Understanding Return On Capital Employed (ROCE)

For those that aren't sure what ROCE is, it measures the amount of pre-tax profits a company can generate from the capital employed in its business. The formula for this calculation on Autodesk is:

Return on Capital Employed = Earnings Before Interest and Tax (EBIT) ÷ (Total Assets - Current Liabilities)

0.24 = US$1.4b ÷ (US$10b - US$4.5b) (Based on the trailing twelve months to October 2024).

Thus, Autodesk has an ROCE of 24%. That's a fantastic return and not only that, it outpaces the average of 8.9% earned by companies in a similar industry.

Check out our latest analysis for Autodesk

roce
NasdaqGS:ADSK Return on Capital Employed December 19th 2024

In the above chart we have measured Autodesk's prior ROCE against its prior performance, but the future is arguably more important. If you're interested, you can view the analysts predictions in our free analyst report for Autodesk .

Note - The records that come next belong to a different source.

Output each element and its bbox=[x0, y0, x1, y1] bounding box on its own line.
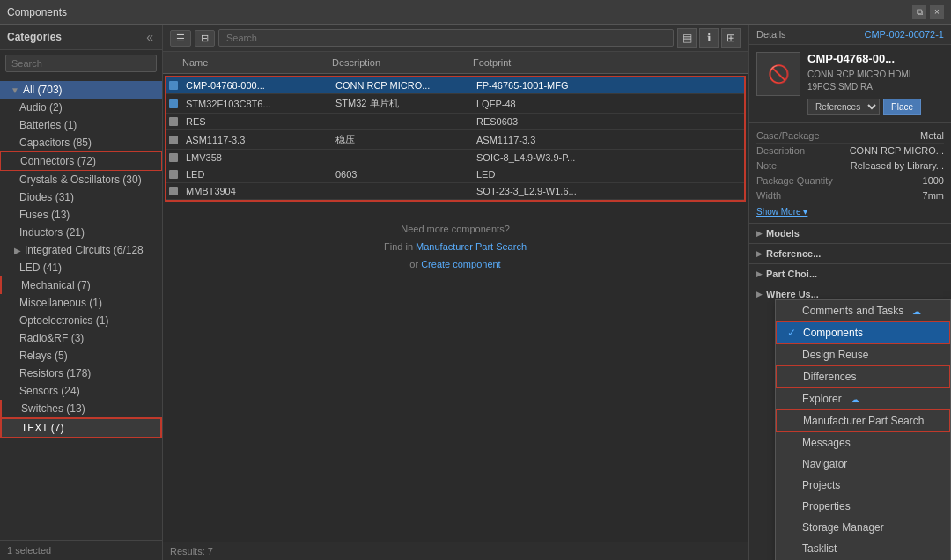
category-item-text[interactable]: TEXT (7) bbox=[0, 417, 162, 438]
prop-row: Width 7mm bbox=[756, 188, 944, 203]
component-name: LED bbox=[181, 166, 330, 182]
prop-val-qty: 1000 bbox=[923, 175, 944, 186]
row-color-indicator bbox=[166, 114, 181, 129]
sidebar: Categories « ▼All (703) Audio (2) Batter… bbox=[0, 25, 163, 560]
dropdown-item-differences[interactable]: Differences bbox=[776, 365, 950, 388]
category-item-relays[interactable]: Relays (5) bbox=[0, 347, 162, 365]
component-description: 稳压 bbox=[330, 130, 471, 149]
table-row[interactable]: ASM1117-3.3 稳压 ASM1117-3.3 bbox=[166, 130, 744, 150]
references-section[interactable]: ▶ Reference... bbox=[749, 244, 951, 264]
table-row[interactable]: RES RES0603 bbox=[166, 114, 744, 130]
view-info-button[interactable]: ℹ bbox=[699, 28, 719, 48]
table-row[interactable]: LMV358 SOIC-8_L4.9-W3.9-P... bbox=[166, 150, 744, 166]
category-item-audio[interactable]: Audio (2) bbox=[0, 99, 162, 116]
component-footprint: LQFP-48 bbox=[471, 96, 647, 112]
col-description: Description bbox=[327, 55, 468, 70]
selection-count: 1 selected bbox=[7, 545, 51, 556]
table-row[interactable]: STM32F103C8T6... STM32 单片机 LQFP-48 bbox=[166, 94, 744, 114]
dropdown-item-storage[interactable]: Storage Manager bbox=[776, 517, 950, 538]
row-color-indicator bbox=[166, 184, 181, 198]
category-item-capacitors[interactable]: Capacitors (85) bbox=[0, 134, 162, 151]
category-item-switches[interactable]: Switches (13) bbox=[0, 400, 162, 417]
component-name: LMV358 bbox=[181, 150, 330, 166]
no-image-icon: 🚫 bbox=[768, 63, 790, 85]
component-footprint: ASM1117-3.3 bbox=[471, 132, 647, 148]
part-choices-section[interactable]: ▶ Part Choi... bbox=[749, 264, 951, 284]
cloud-icon-comments: ☁ bbox=[912, 306, 921, 316]
category-item-sensors[interactable]: Sensors (24) bbox=[0, 382, 162, 400]
row-color-indicator bbox=[166, 78, 181, 92]
where-used-arrow-icon: ▶ bbox=[756, 290, 763, 298]
table-row[interactable]: LED 0603 LED bbox=[166, 166, 744, 183]
dropdown-item-components[interactable]: ✓ Components bbox=[776, 321, 950, 344]
filter-button[interactable]: ⊟ bbox=[195, 30, 215, 47]
hamburger-button[interactable]: ☰ bbox=[170, 30, 191, 47]
table-row[interactable]: CMP-04768-000... CONN RCP MICRO... FP-46… bbox=[166, 77, 744, 94]
table-row[interactable]: MMBT3904 SOT-23-3_L2.9-W1.6... bbox=[166, 183, 744, 200]
category-search-input[interactable] bbox=[5, 55, 157, 72]
results-count: Results: 7 bbox=[170, 546, 213, 556]
category-item-optoelectronics[interactable]: Optoelectronics (1) bbox=[0, 312, 162, 329]
component-footprint: SOT-23-3_L2.9-W1.6... bbox=[471, 183, 647, 199]
title-bar: Components ⧉ × bbox=[0, 0, 951, 25]
category-item-miscellaneous[interactable]: Miscellaneous (1) bbox=[0, 294, 162, 312]
dropdown-item-projects[interactable]: Projects bbox=[776, 475, 950, 496]
prop-row: Description CONN RCP MICRO... bbox=[756, 144, 944, 158]
float-button[interactable]: ⧉ bbox=[912, 5, 926, 19]
references-select[interactable]: References bbox=[807, 99, 880, 115]
category-item-diodes[interactable]: Diodes (31) bbox=[0, 188, 162, 206]
prop-key-desc: Description bbox=[756, 145, 805, 156]
place-button[interactable]: Place bbox=[883, 99, 921, 115]
category-item-fuses[interactable]: Fuses (13) bbox=[0, 206, 162, 224]
dropdown-item-design-reuse[interactable]: Design Reuse bbox=[776, 344, 950, 365]
dropdown-label-differences: Differences bbox=[803, 371, 856, 383]
part-choices-title: Part Choi... bbox=[766, 269, 817, 279]
need-more-section: Need more components? Find in Manufactur… bbox=[163, 203, 748, 291]
dropdown-item-properties[interactable]: Properties bbox=[776, 496, 950, 517]
sidebar-search-container bbox=[0, 50, 162, 77]
create-component-link[interactable]: Create component bbox=[421, 259, 501, 269]
panels-dropdown: Comments and Tasks ☁ ✓ Components Design… bbox=[775, 299, 951, 560]
component-preview-name: CMP-04768-00... bbox=[807, 52, 944, 65]
view-toggle-buttons: ▤ ℹ ⊞ bbox=[677, 28, 741, 48]
component-info: CMP-04768-00... CONN RCP MICRO HDMI19POS… bbox=[807, 52, 944, 115]
category-item-connectors[interactable]: Connectors (72) bbox=[0, 151, 162, 171]
table-header: Name Description Footprint bbox=[163, 52, 748, 74]
refs-title: Reference... bbox=[766, 248, 821, 259]
category-item-resistors[interactable]: Resistors (178) bbox=[0, 365, 162, 382]
models-arrow-icon: ▶ bbox=[756, 229, 763, 238]
category-item-batteries[interactable]: Batteries (1) bbox=[0, 116, 162, 134]
view-list-button[interactable]: ▤ bbox=[677, 28, 697, 48]
category-item-mechanical[interactable]: Mechanical (7) bbox=[0, 276, 162, 294]
component-list-panel: ☰ ⊟ ▤ ℹ ⊞ Name Description Footprint bbox=[163, 25, 748, 560]
dropdown-label-tasklist: Tasklist bbox=[802, 542, 837, 555]
manufacturer-part-search-link[interactable]: Manufacturer Part Search bbox=[416, 241, 527, 252]
component-description bbox=[330, 188, 471, 194]
category-item-crystals[interactable]: Crystals & Oscillators (30) bbox=[0, 171, 162, 188]
categories-title: Categories bbox=[7, 31, 139, 43]
models-section[interactable]: ▶ Models bbox=[749, 224, 951, 244]
category-item-all[interactable]: ▼All (703) bbox=[0, 81, 162, 99]
dropdown-item-navigator[interactable]: Navigator bbox=[776, 453, 950, 475]
view-tile-button[interactable]: ⊞ bbox=[721, 28, 741, 48]
dropdown-item-explorer[interactable]: Explorer ☁ bbox=[776, 388, 950, 409]
category-item-radioRF[interactable]: Radio&RF (3) bbox=[0, 329, 162, 347]
dropdown-item-mfr-search[interactable]: Manufacturer Part Search bbox=[776, 409, 950, 432]
refs-arrow-icon: ▶ bbox=[756, 249, 763, 258]
close-button[interactable]: × bbox=[930, 5, 944, 19]
collapse-sidebar-button[interactable]: « bbox=[144, 30, 155, 44]
search-input[interactable] bbox=[218, 29, 674, 47]
component-name: MMBT3904 bbox=[181, 183, 330, 199]
category-item-ic[interactable]: ▶Integrated Circuits (6/128 bbox=[0, 241, 162, 259]
category-item-led[interactable]: LED (41) bbox=[0, 259, 162, 276]
row-color-indicator bbox=[166, 167, 181, 181]
category-item-inductors[interactable]: Inductors (21) bbox=[0, 224, 162, 241]
col-footprint: Footprint bbox=[468, 55, 644, 70]
show-more-link[interactable]: Show More ▾ bbox=[756, 207, 807, 217]
dropdown-item-messages[interactable]: Messages bbox=[776, 432, 950, 453]
component-footprint: FP-46765-1001-MFG bbox=[471, 77, 647, 93]
details-title: Details bbox=[756, 29, 786, 40]
title-bar-controls: ⧉ × bbox=[912, 5, 944, 19]
dropdown-item-tasklist[interactable]: Tasklist bbox=[776, 538, 950, 559]
dropdown-item-comments[interactable]: Comments and Tasks ☁ bbox=[776, 300, 950, 321]
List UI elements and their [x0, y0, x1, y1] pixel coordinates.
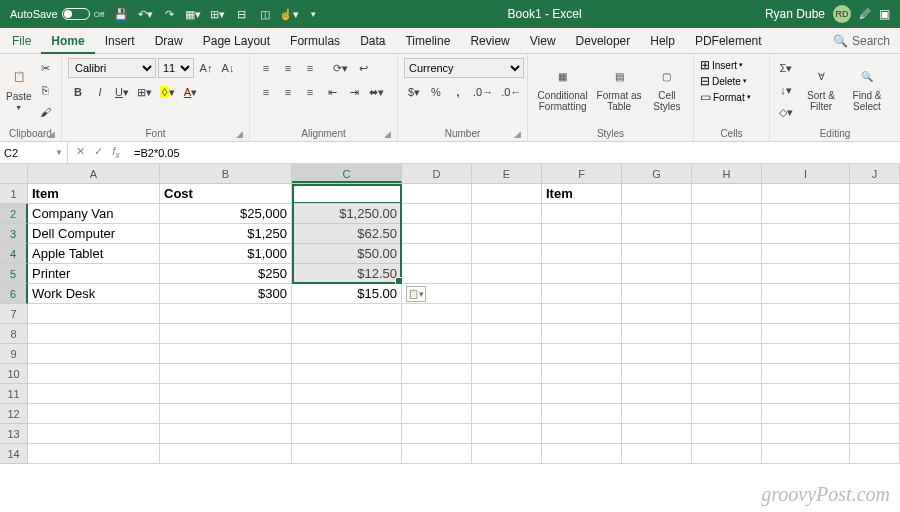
cell[interactable]	[622, 324, 692, 344]
cell[interactable]	[292, 404, 402, 424]
user-name[interactable]: Ryan Dube	[765, 7, 825, 21]
cell[interactable]	[28, 404, 160, 424]
row-header[interactable]: 9	[0, 344, 28, 364]
cell[interactable]	[850, 384, 900, 404]
cell[interactable]	[292, 344, 402, 364]
clear-icon[interactable]: ◇▾	[776, 102, 796, 122]
insert-cells-button[interactable]: ⊞Insert▾	[700, 58, 743, 72]
merge-center-icon[interactable]: ⬌▾	[366, 82, 387, 102]
cell[interactable]	[472, 184, 542, 204]
decrease-decimal-icon[interactable]: .0←	[498, 82, 524, 102]
column-header[interactable]: J	[850, 164, 900, 183]
tab-formulas[interactable]: Formulas	[280, 28, 350, 54]
cell[interactable]	[762, 324, 850, 344]
cell[interactable]	[692, 324, 762, 344]
cell[interactable]	[160, 344, 292, 364]
cell[interactable]	[850, 264, 900, 284]
row-header[interactable]: 4	[0, 244, 28, 264]
cell[interactable]	[402, 304, 472, 324]
cell[interactable]	[28, 324, 160, 344]
percent-format-icon[interactable]: %	[426, 82, 446, 102]
autosave-toggle[interactable]: AutoSave Off	[4, 8, 110, 20]
tab-draw[interactable]: Draw	[145, 28, 193, 54]
cell[interactable]	[160, 424, 292, 444]
cancel-icon[interactable]: ✕	[72, 145, 88, 160]
cell[interactable]	[850, 404, 900, 424]
row-header[interactable]: 14	[0, 444, 28, 464]
cell[interactable]	[692, 364, 762, 384]
cell[interactable]	[542, 304, 622, 324]
cell[interactable]	[472, 264, 542, 284]
cell[interactable]	[762, 264, 850, 284]
cell[interactable]	[692, 284, 762, 304]
cell[interactable]	[160, 304, 292, 324]
border-button[interactable]: ⊞▾	[134, 82, 155, 102]
tab-page-layout[interactable]: Page Layout	[193, 28, 280, 54]
align-left-icon[interactable]: ≡	[256, 82, 276, 102]
align-bottom-icon[interactable]: ≡	[300, 58, 320, 78]
increase-font-icon[interactable]: A↑	[196, 58, 216, 78]
decrease-indent-icon[interactable]: ⇤	[322, 82, 342, 102]
tab-developer[interactable]: Developer	[566, 28, 641, 54]
column-header[interactable]: C	[292, 164, 402, 183]
cell[interactable]	[622, 244, 692, 264]
cell[interactable]	[762, 224, 850, 244]
cell[interactable]	[292, 444, 402, 464]
cell[interactable]	[692, 384, 762, 404]
cell[interactable]: $250	[160, 264, 292, 284]
cell[interactable]: $300	[160, 284, 292, 304]
cell[interactable]: Tax	[292, 184, 402, 204]
cell[interactable]: $62.50	[292, 224, 402, 244]
cell[interactable]	[402, 384, 472, 404]
underline-button[interactable]: U▾	[112, 82, 132, 102]
cell[interactable]	[160, 404, 292, 424]
row-header[interactable]: 1	[0, 184, 28, 204]
cell[interactable]	[850, 284, 900, 304]
sort-filter-button[interactable]: ∀ Sort & Filter	[800, 58, 842, 118]
ribbon-options-icon[interactable]: ▣	[879, 7, 890, 21]
row-header[interactable]: 8	[0, 324, 28, 344]
cell[interactable]	[292, 324, 402, 344]
cell[interactable]	[402, 224, 472, 244]
fill-icon[interactable]: ↓▾	[776, 80, 796, 100]
cell[interactable]	[622, 364, 692, 384]
cell[interactable]	[160, 384, 292, 404]
decrease-font-icon[interactable]: A↓	[218, 58, 238, 78]
dialog-launcher-icon[interactable]: ◢	[514, 129, 521, 139]
orientation-icon[interactable]: ⟳▾	[330, 58, 351, 78]
cell[interactable]	[762, 344, 850, 364]
cell[interactable]	[622, 424, 692, 444]
align-middle-icon[interactable]: ≡	[278, 58, 298, 78]
align-center-icon[interactable]: ≡	[278, 82, 298, 102]
cell[interactable]: Cost	[160, 184, 292, 204]
cell[interactable]	[542, 364, 622, 384]
cell[interactable]	[762, 204, 850, 224]
cell[interactable]	[292, 364, 402, 384]
tab-data[interactable]: Data	[350, 28, 395, 54]
cell[interactable]	[28, 304, 160, 324]
cell[interactable]	[850, 224, 900, 244]
cell[interactable]	[402, 424, 472, 444]
spreadsheet-grid[interactable]: ABCDEFGHIJ 1ItemCostTaxItem2Company Van$…	[0, 164, 900, 464]
cell[interactable]	[622, 444, 692, 464]
cell[interactable]	[402, 444, 472, 464]
cell[interactable]	[542, 404, 622, 424]
font-name-select[interactable]: Calibri	[68, 58, 156, 78]
cell[interactable]: $15.00	[292, 284, 402, 304]
cell[interactable]	[850, 344, 900, 364]
cell[interactable]	[472, 404, 542, 424]
cell[interactable]: $25,000	[160, 204, 292, 224]
cell[interactable]	[762, 184, 850, 204]
cell[interactable]	[762, 444, 850, 464]
cell[interactable]	[292, 304, 402, 324]
cell[interactable]: $1,250	[160, 224, 292, 244]
cell[interactable]	[292, 384, 402, 404]
accounting-format-icon[interactable]: $▾	[404, 82, 424, 102]
cell[interactable]	[542, 224, 622, 244]
touch-mode-icon[interactable]: ☝▾	[278, 3, 300, 25]
cut-icon[interactable]: ✂	[36, 58, 56, 78]
qat-icon[interactable]: ▦▾	[182, 3, 204, 25]
cell[interactable]	[692, 184, 762, 204]
cell[interactable]	[622, 404, 692, 424]
copy-icon[interactable]: ⎘	[36, 80, 56, 100]
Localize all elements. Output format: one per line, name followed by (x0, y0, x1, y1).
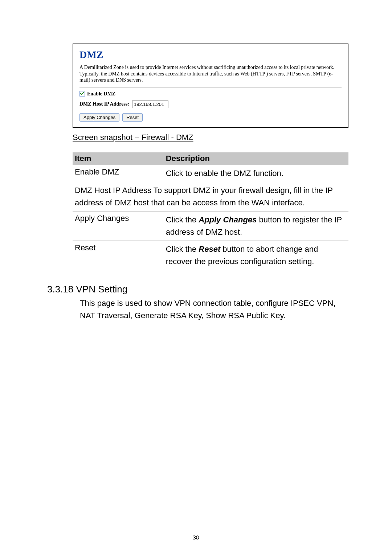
dmz-address-label: DMZ Host IP Address: (79, 101, 129, 107)
table-header-row: Item Description (73, 152, 348, 165)
cell-item: Reset (73, 241, 164, 270)
desc-pre: Click the (166, 215, 199, 224)
divider (79, 87, 342, 87)
cell-desc: Click the Reset button to abort change a… (164, 241, 348, 270)
page-number: 38 (0, 534, 392, 541)
desc-pre: Click the (166, 245, 199, 254)
section-body: This page is used to show VPN connection… (80, 297, 345, 322)
enable-dmz-label: Enable DMZ (87, 91, 115, 97)
enable-dmz-checkbox[interactable] (79, 91, 85, 97)
header-description: Description (164, 152, 348, 165)
table-row: Enable DMZ Click to enable the DMZ funct… (73, 165, 348, 182)
reset-button[interactable]: Reset (122, 113, 143, 122)
apply-changes-button[interactable]: Apply Changes (79, 113, 119, 122)
button-row: Apply Changes Reset (79, 113, 342, 122)
cell-item: Apply Changes (73, 211, 164, 241)
panel-description: A Demilitarized Zone is used to provide … (79, 64, 342, 83)
section-number: 3.3.18 (47, 284, 73, 295)
cell-combined: DMZ Host IP Address To support DMZ in yo… (73, 182, 348, 211)
header-item: Item (73, 152, 164, 165)
table-row: Reset Click the Reset button to abort ch… (73, 241, 348, 270)
section-title: VPN Setting (76, 284, 128, 295)
cell-item-inline: DMZ Host IP Address (75, 186, 151, 195)
cell-desc: Click the Apply Changes button to regist… (164, 211, 348, 241)
screenshot-caption: Screen snapshot – Firewall - DMZ (73, 133, 356, 142)
cell-desc: Click to enable the DMZ function. (164, 165, 348, 182)
dmz-address-row: DMZ Host IP Address: (79, 100, 342, 108)
table-row: DMZ Host IP Address To support DMZ in yo… (73, 182, 348, 211)
table-row: Apply Changes Click the Apply Changes bu… (73, 211, 348, 241)
desc-bold: Apply Changes (199, 215, 257, 224)
panel-title: DMZ (79, 49, 342, 61)
section-heading: 3.3.18 VPN Setting (47, 284, 356, 295)
desc-bold: Reset (199, 245, 220, 254)
cell-item: Enable DMZ (73, 165, 164, 182)
description-table: Item Description Enable DMZ Click to ena… (73, 152, 348, 270)
dmz-panel: DMZ A Demilitarized Zone is used to prov… (73, 44, 348, 128)
enable-dmz-row: Enable DMZ (79, 91, 342, 97)
dmz-address-input[interactable] (132, 100, 168, 108)
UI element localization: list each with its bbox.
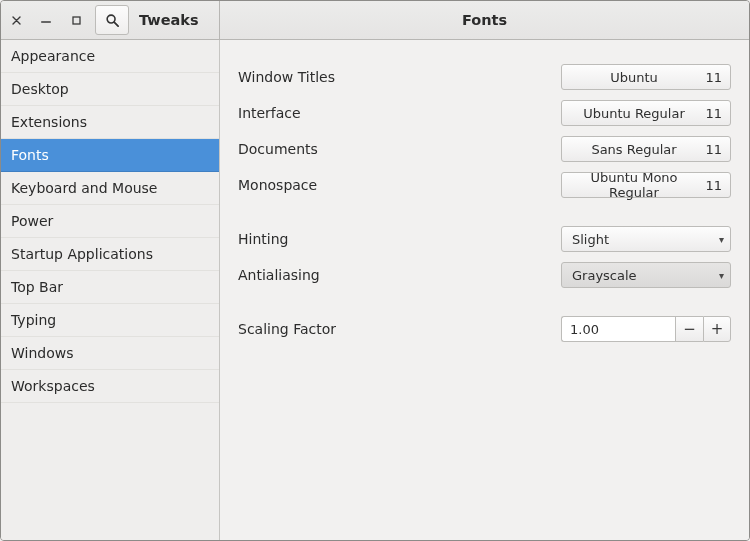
minimize-button[interactable] xyxy=(33,7,59,33)
sidebar-item-appearance[interactable]: Appearance xyxy=(1,40,219,73)
font-size: 11 xyxy=(705,173,722,197)
label-hinting: Hinting xyxy=(238,231,438,247)
sidebar-item-typing[interactable]: Typing xyxy=(1,304,219,337)
maximize-button[interactable] xyxy=(63,7,89,33)
font-size: 11 xyxy=(705,101,722,125)
scaling-factor-value[interactable]: 1.00 xyxy=(561,316,675,342)
dropdown-antialiasing[interactable]: Grayscale ▾ xyxy=(561,262,731,288)
font-name: Sans Regular xyxy=(570,142,698,157)
sidebar-item-keyboard-and-mouse[interactable]: Keyboard and Mouse xyxy=(1,172,219,205)
headerbar-left: Tweaks xyxy=(1,1,220,39)
label-window-titles: Window Titles xyxy=(238,69,438,85)
search-icon xyxy=(105,13,120,28)
sidebar-item-power[interactable]: Power xyxy=(1,205,219,238)
headerbar-right: Fonts xyxy=(220,1,749,39)
dropdown-hinting[interactable]: Slight ▾ xyxy=(561,226,731,252)
font-name: Ubuntu xyxy=(570,70,698,85)
label-antialiasing: Antialiasing xyxy=(238,267,438,283)
page-title: Fonts xyxy=(462,12,507,28)
app-title: Tweaks xyxy=(139,12,199,28)
dropdown-value: Grayscale xyxy=(572,268,719,283)
font-name: Ubuntu Regular xyxy=(570,106,698,121)
close-button[interactable] xyxy=(3,7,29,33)
font-button-documents[interactable]: Sans Regular 11 xyxy=(561,136,731,162)
chevron-down-icon: ▾ xyxy=(719,234,724,245)
svg-rect-0 xyxy=(73,17,80,24)
dropdown-value: Slight xyxy=(572,232,719,247)
font-button-monospace[interactable]: Ubuntu Mono Regular 11 xyxy=(561,172,731,198)
content-area: Window Titles Ubuntu 11 Interface Ubuntu… xyxy=(220,40,749,540)
label-interface: Interface xyxy=(238,105,438,121)
font-button-window-titles[interactable]: Ubuntu 11 xyxy=(561,64,731,90)
sidebar-item-fonts[interactable]: Fonts xyxy=(1,139,219,172)
scaling-factor-increment[interactable]: + xyxy=(703,316,731,342)
spinbox-scaling-factor: 1.00 − + xyxy=(561,316,731,342)
headerbar: Tweaks Fonts xyxy=(1,1,749,40)
sidebar-item-windows[interactable]: Windows xyxy=(1,337,219,370)
font-size: 11 xyxy=(705,65,722,89)
search-button[interactable] xyxy=(95,5,129,35)
chevron-down-icon: ▾ xyxy=(719,270,724,281)
sidebar-item-extensions[interactable]: Extensions xyxy=(1,106,219,139)
sidebar-item-desktop[interactable]: Desktop xyxy=(1,73,219,106)
label-scaling-factor: Scaling Factor xyxy=(238,321,438,337)
sidebar-item-top-bar[interactable]: Top Bar xyxy=(1,271,219,304)
sidebar-item-workspaces[interactable]: Workspaces xyxy=(1,370,219,403)
label-documents: Documents xyxy=(238,141,438,157)
sidebar-item-startup-applications[interactable]: Startup Applications xyxy=(1,238,219,271)
font-button-interface[interactable]: Ubuntu Regular 11 xyxy=(561,100,731,126)
font-size: 11 xyxy=(705,137,722,161)
label-monospace: Monospace xyxy=(238,177,438,193)
sidebar: AppearanceDesktopExtensionsFontsKeyboard… xyxy=(1,40,220,540)
font-name: Ubuntu Mono Regular xyxy=(570,170,698,200)
scaling-factor-decrement[interactable]: − xyxy=(675,316,703,342)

So How Is Autodesk's ROCE Trending?

The trends we've noticed at Autodesk are quite reassuring. The numbers show that in the last five years, the returns generated on capital employed have grown considerably to 24%. The company is effectively making more money per dollar of capital used, and it's worth noting that the amount of capital has increased too, by 158%. The increasing returns on a growing amount of capital is common amongst multi-baggers and that's why we're impressed.

On a related note, the company's ratio of current liabilities to total assets has decreased to 44%, which basically reduces it's funding from the likes of short-term creditors or suppliers. Therefore we can rest assured that the growth in ROCE is a result of the business' fundamental improvements, rather than a cooking class featuring this company's books. Nevertheless, there are some potential risks the company is bearing with current liabilities that high, so just keep that in mind.

In Conclusion...

All in all, it's terrific to see that Autodesk is reaping the rewards from prior investments and is growing its capital base. Since the stock has returned a solid 59% to shareholders over the last five years, it's fair to say investors are beginning to recognize these changes. With that being said, we still think the promising fundamentals mean the company deserves some further due diligence.

On a final note, we've found 1 warning sign for Autodesk that we think you should be aware of.

If you'd like to see other companies earning high returns, check out our free list of companies earning high returns with solid balance sheets here.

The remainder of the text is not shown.